Task brief:
Pull every line containing "Покраска" from the entries.

Records contained in a dataset:
□ □ □ □ □ □ □

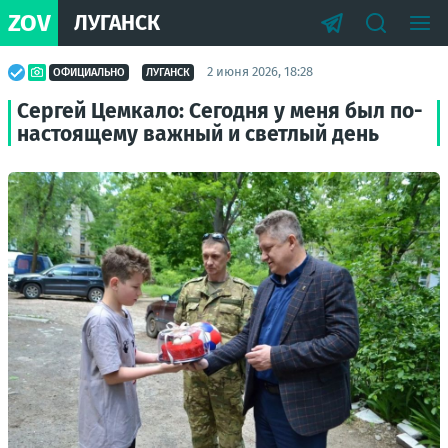
ZOV
ЛУГАНСК
2 июня 2026, 18:28
ОФИЦИАЛЬНО
ЛУГАНСК
Сергей Цемкало: Сегодня у меня был по-
настоящему важный и светлый день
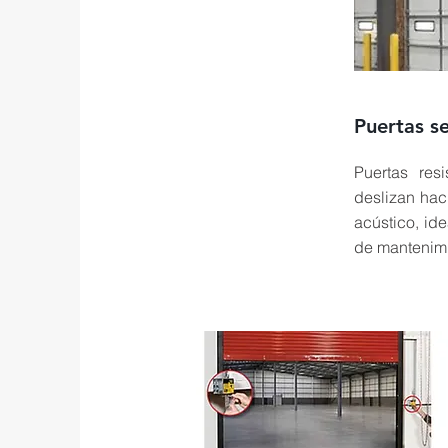
Puertas se
Puertas res
deslizan hac
acústico, ide
de mantenimi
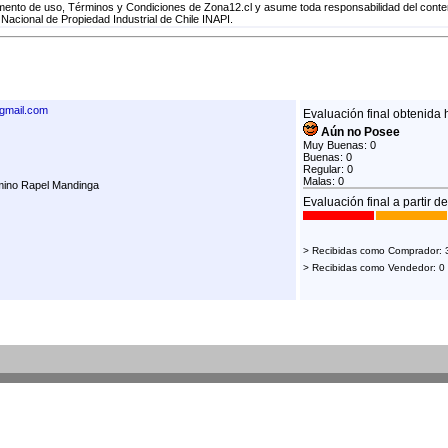
nto de uso, Términos y Condiciones de Zona12.cl y asume toda responsabilidad del conteni
 Nacional de Propiedad Industrial de Chile INAPI.
mail.com
Evaluación final obtenida 
Aún no Posee
Muy Buenas: 0
Buenas: 0
Regular: 0
Malas: 0
mino Rapel Mandinga
Evaluación final a partir d
> Recibidas como Comprador: 
> Recibidas como Vendedor: 0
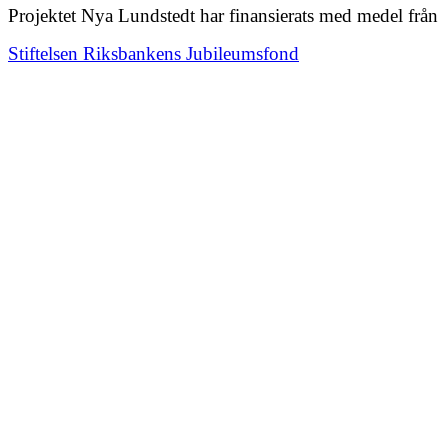
Projektet Nya Lundstedt har finansierats med medel från
Stiftelsen Riksbankens Jubileumsfond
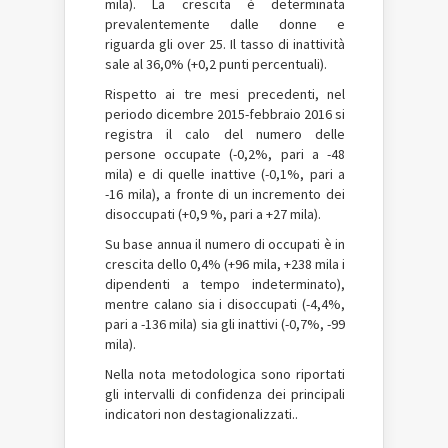
mila). La crescita è determinata
prevalentemente dalle donne e
riguarda gli over 25. Il tasso di inattività
sale al 36,0% (+0,2 punti percentuali).
Rispetto ai tre mesi precedenti, nel
periodo dicembre 2015-febbraio 2016 si
registra il calo del numero delle
persone occupate (-0,2%, pari a -48
mila) e di quelle inattive (-0,1%, pari a
-16 mila), a fronte di un incremento dei
disoccupati (+0,9 %, pari a +27 mila).
Su base annua il numero di occupati è in
crescita dello 0,4% (+96 mila, +238 mila i
dipendenti a tempo indeterminato),
mentre calano sia i disoccupati (-4,4%,
pari a -136 mila) sia gli inattivi (-0,7%, -99
mila).
Nella nota metodologica sono riportati
gli intervalli di confidenza dei principali
indicatori non destagionalizzati..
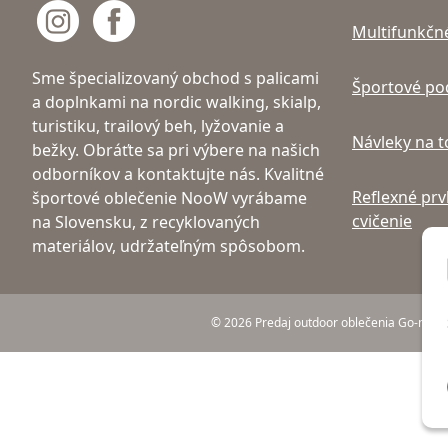
Multifunkčné
Sme špecializovaný obchod s palicami
Športové po
a doplnkami na nordic walking, skialp,
turistiku, trailový beh, lyžovanie a
Návleky na 
bežky. Obráťte sa pri výbere na našich
odborníkov a kontaktujte nás. Kvalitné
Reflexné prv
športové oblečenie NooW vyrábame
cvičenie
na Slovensku, z recyklovaných
materiálov, udržateľným spôsobom.
© 2026 Predaj outdoor oblečenia Go-noow a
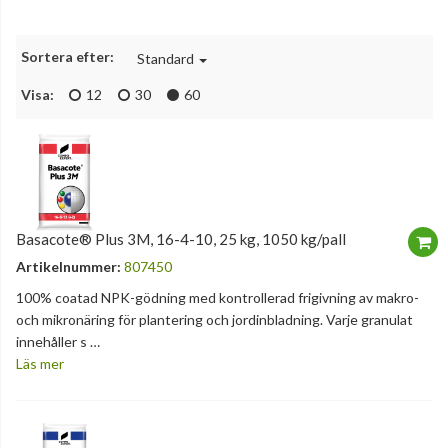
Sortera efter:
Standard
Visa:
12
30
60
Basacote® Plus 3M, 16-4-10, 25 kg, 1050 kg/pall
Artikelnummer:
807450
100% coatad NPK-gödning med kontrollerad frigivning av makro-
och mikronäring för plantering och jordinbladning. Varje granulat
innehåller s …
Läs mer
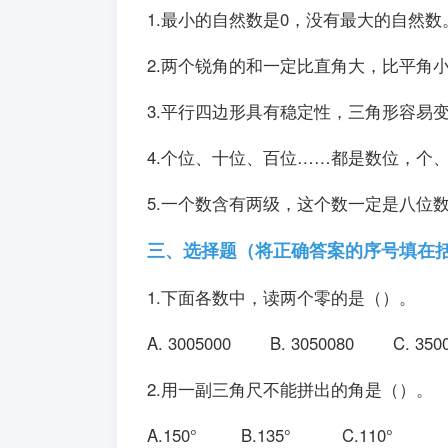
1.最小的自然数是0，没有最大的自然数。
2.两个锐角的和一定比直角大，比平角小。
3.平行四边形具有稳定性，三角形容易变形
4.个位、十位、百位……都是数位，个、
5.一个数含有两级，这个数一定是八位数。
三、选择题（将正确答案的序号填在括
1.下面各数中，读两个零的是（）
A. 3005000 B. 3050080 C. 3
2.用一副三角尺不能拼出的角是（
A.150° B.135° C.110°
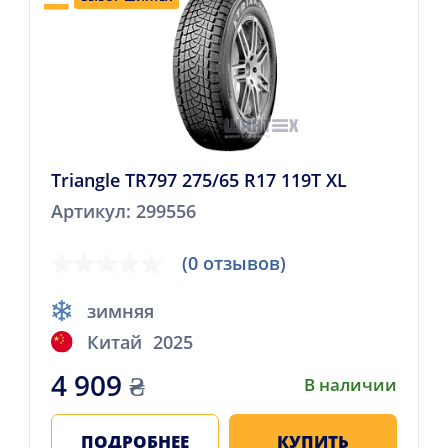
Triangle TR797 275/65 R17 119T XL
Артикул: 299556
(0 отзывов)
зимняя
Китай
2025
4 909
₴
В наличии
ПОДРОБНЕЕ
КУПИТЬ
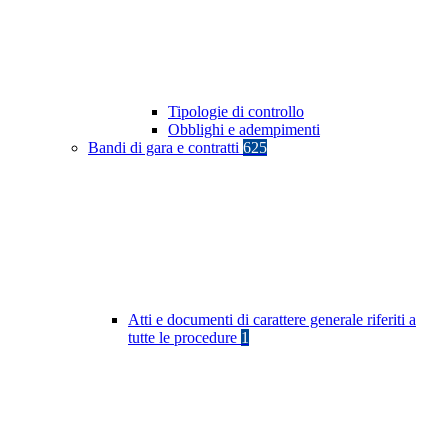
Tipologie di controllo
Obblighi e adempimenti
Bandi di gara e contratti
625
Atti e documenti di carattere generale riferiti a
tutte le procedure
1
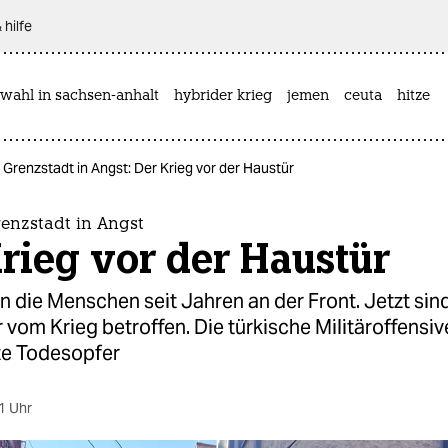
 hilfe
wahl in sachsen-anhalt
hybrider krieg
jemen
ceuta
hitze
 Grenzstadt in Angst: Der Krieg vor der Haustür
renzstadt in Angst
rieg vor der Haustür
ben die Menschen seit Jahren an der Front. Jetzt sind
 vom Krieg betroffen. Die türkische Militäroffensive
ste Todesopfer
1 Uhr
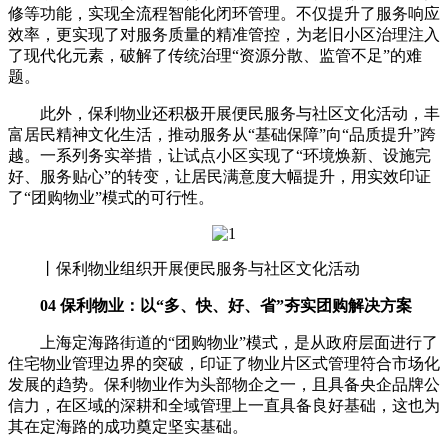
修等功能，实现全流程智能化闭环管理。不仅提升了服务响应
效率，更实现了对服务质量的精准管控，为老旧小区治理注入
了现代化元素，破解了传统治理“资源分散、监管不足”的难
题。
此外，保利物业还积极开展便民服务与社区文化活动，丰
富居民精神文化生活，推动服务从“基础保障”向“品质提升”跨
越。一系列务实举措，让试点小区实现了“环境焕新、设施完
好、服务贴心”的转变，让居民满意度大幅提升，用实效印证
了“团购物业”模式的可行性。
丨保利物业组织开展便民服务与社区文化活动
04 保利物业：以“多、快、好、省”夯实团购解决方案
上海定海路街道的“团购物业”模式，是从政府层面进行了
住宅物业管理边界的突破，印证了物业片区式管理符合市场化
发展的趋势。保利物业作为头部物企之一，且具备央企品牌公
信力，在区域的深耕和全域管理上一直具备良好基础，这也为
其在定海路的成功奠定坚实基础。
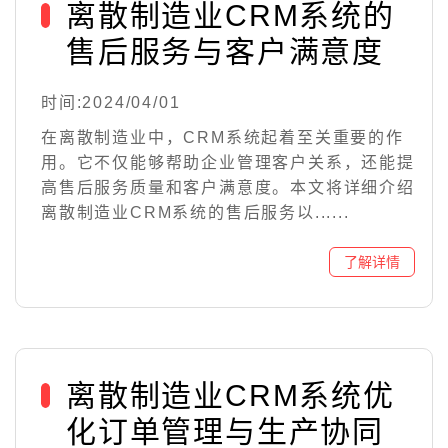
离散制造业CRM系统的
售后服务与客户满意度
时间:2024/04/01
在离散制造业中，CRM系统起着至关重要的作
用。它不仅能够帮助企业管理客户关系，还能提
高售后服务质量和客户满意度。本文将详细介绍
离散制造业CRM系统的售后服务以......
离散制造业CRM系统优
化订单管理与生产协同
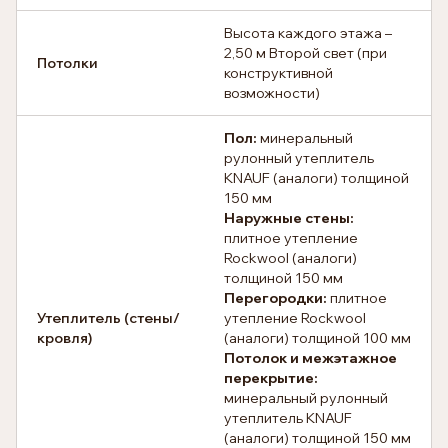
Высота каждого этажа –
2,50 м Второй свет (при
Потолки
конструктивной
возможности)
Пол:
минеральный
рулонный утеплитель
KNAUF (аналоги) толщиной
150 мм
Наружные стены:
плитное утепление
Rockwool (аналоги)
толщиной 150 мм
Перегородки:
плитное
Утеплитель (стены/
утепление Rockwool
кровля)
(аналоги) толщиной 100 мм
Потолок и межэтажное
перекрытие:
минеральный рулонный
утеплитель KNAUF
(аналоги) толщиной 150 мм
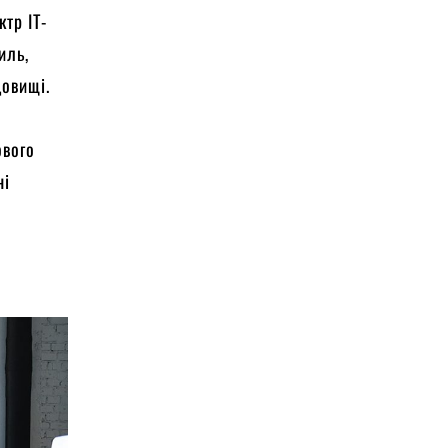
тр IT-
иль,
довищі.
ового
ні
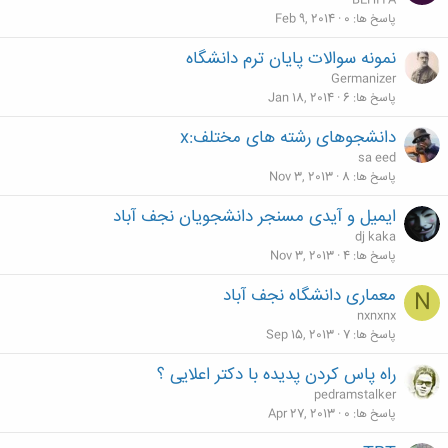
BEHITA
پاسخ ها
0
Feb 9, 2014
نمونه سوالات پایان ترم دانشگاه
Germanizer
پاسخ ها
6
Jan 18, 2014
دانشجوهای رشته های مختلف:x
sa eed
پاسخ ها
8
Nov 3, 2013
ایمیل و آیدی مسنجر دانشجویان نجف آباد
dj kaka
پاسخ ها
4
Nov 3, 2013
معماری دانشگاه نجف آباد
N
nxnxnx
پاسخ ها
7
Sep 15, 2013
راه پاس کردن پدیده با دکتر اعلایی ؟
pedramstalker
پاسخ ها
0
Apr 27, 2013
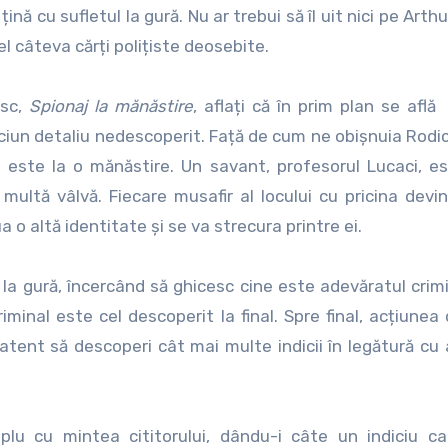
ină cu sufletul la gură. Nu ar trebui să îl uit nici pe Art
el câteva cărți polițiste deosebite.
esc,
Spionaj la mănăstire
, aflați că în prim plan se află
iciun detaliu nedescoperit. Față de cum ne obișnuia Rodi
este la o mănăstire. Un savant, profesorul Lucaci, es
 multă vâlvă. Fiecare musafir al locului cu pricina devi
ua o altă identitate și se va strecura printre ei.
la gură, încercând să ghicesc cine este adevăratul crimi
minal este cel descoperit la final. Spre final, acțiunea c
e atent să descoperi cât mai multe indicii în legătură cu
lu cu mintea cititorului, dându-i câte un indiciu ca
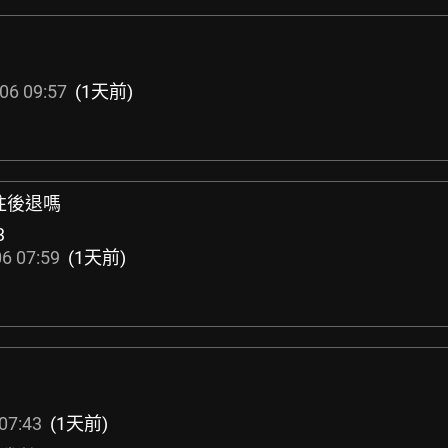
06 09:57
(1天前)
往後退嗎
3
6 07:59
(1天前)
07:43
(1天前)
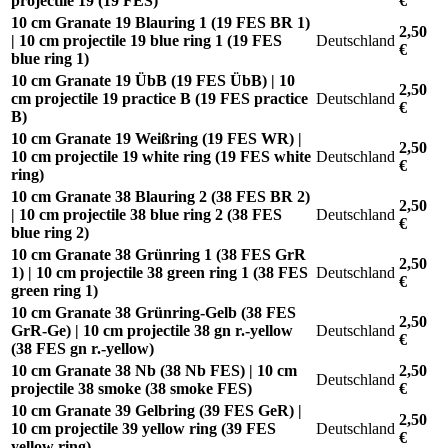
projectile 19 (19 FES)
€
10 cm Granate 19 Blauring 1 (19 FES BR 1)
2,50
| 10 cm projectile 19 blue ring 1 (19 FES
Deutschland
€
blue ring 1)
10 cm Granate 19 ÜbB (19 FES ÜbB) | 10
2,50
cm projectile 19 practice B (19 FES practice
Deutschland
€
B)
10 cm Granate 19 Weißring (19 FES WR) |
2,50
10 cm projectile 19 white ring (19 FES white
Deutschland
€
ring)
10 cm Granate 38 Blauring 2 (38 FES BR 2)
2,50
| 10 cm projectile 38 blue ring 2 (38 FES
Deutschland
€
blue ring 2)
10 cm Granate 38 Grünring 1 (38 FES GrR
2,50
1) | 10 cm projectile 38 green ring 1 (38 FES
Deutschland
€
green ring 1)
10 cm Granate 38 Grünring-Gelb (38 FES
2,50
GrR-Ge) | 10 cm projectile 38 gn r.-yellow
Deutschland
€
(38 FES gn r.-yellow)
10 cm Granate 38 Nb (38 Nb FES) | 10 cm
2,50
Deutschland
projectile 38 smoke (38 smoke FES)
€
10 cm Granate 39 Gelbring (39 FES GeR) |
2,50
10 cm projectile 39 yellow ring (39 FES
Deutschland
€
yellow ring)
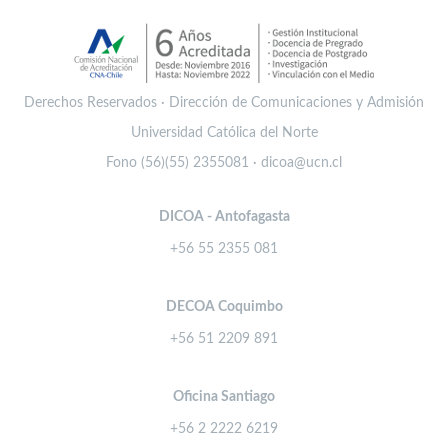
Derechos Reservados · Dirección de Comunicaciones y Admisión
Universidad Católica del Norte
Fono (56)(55) 2355081 · dicoa@ucn.cl
DICOA - Antofagasta
+56 55 2355 081
DECOA Coquimbo
+56 51 2209 891
Oficina Santiago
+56 2 2222 6219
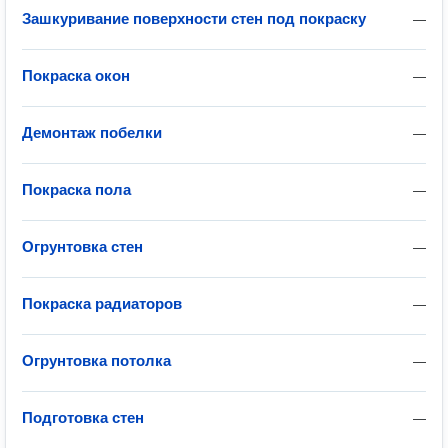
Зашкуривание поверхности стен под покраску
—
Покраска окон
—
Демонтаж побелки
—
Покраска пола
—
Огрунтовка стен
—
Покраска радиаторов
—
Огрунтовка потолка
—
Подготовка стен
—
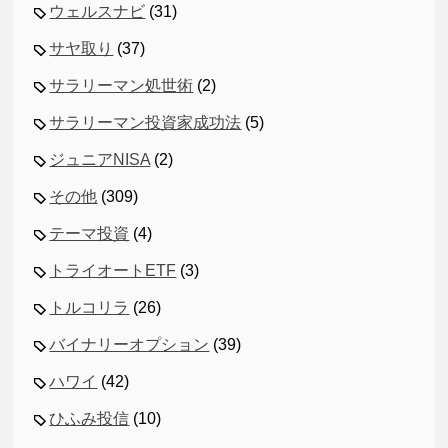
ウェルスナビ
(31)
サヤ取り
(37)
サラリーマン処世術
(2)
サラリーマン投資家成功法
(5)
ジュニアNISA
(2)
その他
(309)
テーマ投資
(4)
トライオートETF
(3)
トルコリラ
(26)
バイナリーオプション
(39)
ハワイ
(42)
ひふみ投信
(10)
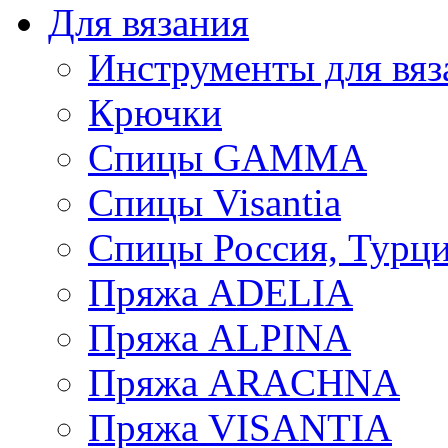
Для вязания
Инструменты для вяз
Крючки
Спицы GAMMA
Спицы Visantia
Спицы Россия, Турци
Пряжа ADELIA
Пряжа ALPINA
Пряжа ARACHNA
Пряжа VISANTIA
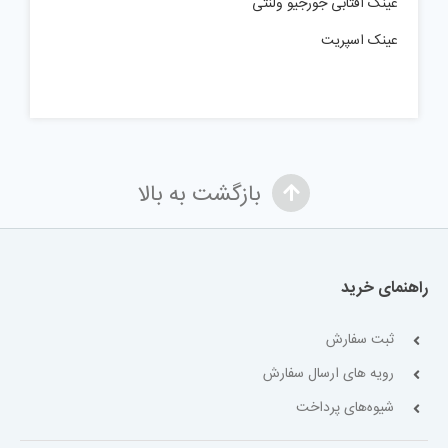
عینک آفتابی جورجیو ولنتی
عینک اسپریت
بازگشت به بالا
راهنمای خرید
ثبت سفارش
رویه های ارسال سفارش
شیوه‌های پرداخت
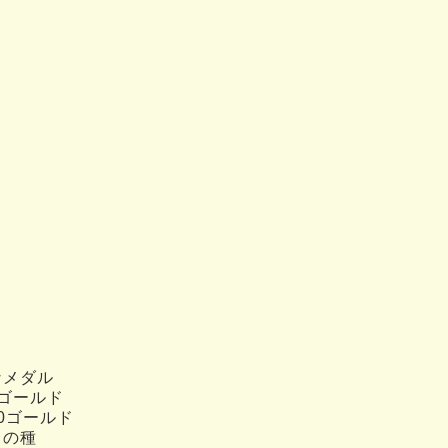
なメダル
ゴールド
0ゴールド
りの種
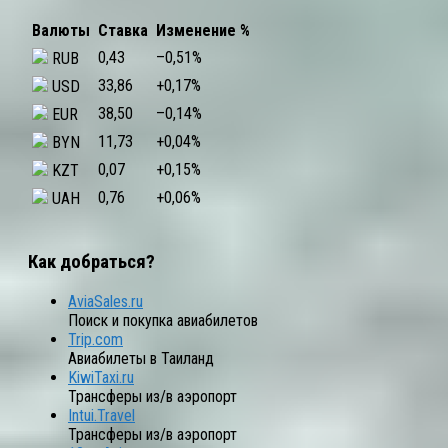
Валюты
Ставка
Изменение %
0,43
–0,51
%
RUB
33,86
+0,17
%
USD
38,50
–0,14
%
EUR
11,73
+0,04
%
BYN
0,07
+0,15
%
KZT
0,76
+0,06
%
UAH
Как добраться?
AviaSales.ru
Поиск и покупка авиабилетов
Trip.com
Авиабилеты в Таиланд
KiwiTaxi.ru
Трансферы из/в аэропорт
Intui.Travel
Трансферы из/в аэропорт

□ □ □ □ □ □ □

Result:
Покраска окон
Покраска пола
Покраска радиаторов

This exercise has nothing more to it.